Called for jury duty at Cook County Criminal Court, Mr. T didn’t disappoint Monday.
The “Rocky III” and “A-Team” star told stories during down time, autographed books and posed for pictures with other potential jurors, county employees — and the family of the defendant in the case he could have ended up hearing.
“I enjoy doing my civic duty along with my friends I’ve met,” said the Chicago-born actor, 56, motioning to the 20-plus potential jurors who’d been in the room with him for about five hours. “I enjoyed the people that were around me.
“It’s not about ‘The A-Team;’ it’s the J-Team — the jury team.”
Ultimately Judge Charles P. Burns dismissed Mr. T and others at 4:32 p.m. when a jury was seated in the drug case.
Sporting camouflage pants, a Tshirt, gym shoes and a longer version of his signature hairstyle, Mr. T — the only living person besides President Obama to have a Chia pottery figure modeled after him — carried a matching camo jacket and a gym bag with the logo “Lord’s Gym.”
“You’ve got to testify!

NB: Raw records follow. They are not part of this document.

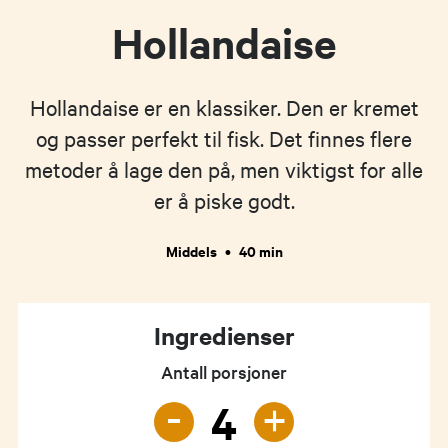
Hollandaise
Hollandaise er en klassiker. Den er kremet
og passer perfekt til fisk. Det finnes flere
metoder å lage den på, men viktigst for alle
er å piske godt.
Middels
•
40 min
Ingredienser
Antall porsjoner
-
+
4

Tell somebody about it. God is good!” he told an admirer as he tried to leave the building. “I pity the fool that don’t get it.”
The first at the county building to recognize him as a celebrity was the daughter of the defendant in the case.
Temeka Cartwright recognized Mr. T, born Laurence Tureaud, despite the American flag-patterned bandanna he wore and was quick to ask to snap a photo with him, said her sister Asia, daughter of defendant Sondra Cartwright, who prosecutors say tried to hide illegal drugs during a police raid at her Ida B. Wells apartment building.
She said she didn’t know why Mr. T didn’t land on the jury.
“My mom would have picked him,” she said.
Sondra Cartwright is defending herself in the case.
Like others called for jury duty, Mr. T will collect $17.20 for the day’s work.
There was no bad attitude on the part of the actor regarding jury duty.
“If you’re innocent, I’m your best man,” he said. “But if you’re guilty, I pity that fool.”